(Provided information)
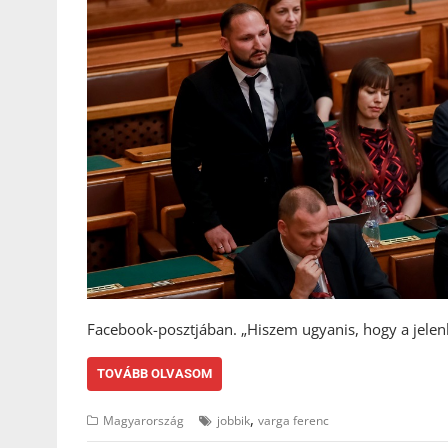
Facebook-posztjában. „Hiszem ugyanis, hogy a jelen
TOVÁBB OLVASOM
,
Magyarország
jobbik
varga ferenc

(Exercise goal) The records above need to be given again exactly. Omit the pictures.

(Solution for this problem)
Facebook-posztjában. „Hiszem ugyanis, hogy a jelen
TOVÁBB OLVASOM
,
Magyarország
jobbik
varga ferenc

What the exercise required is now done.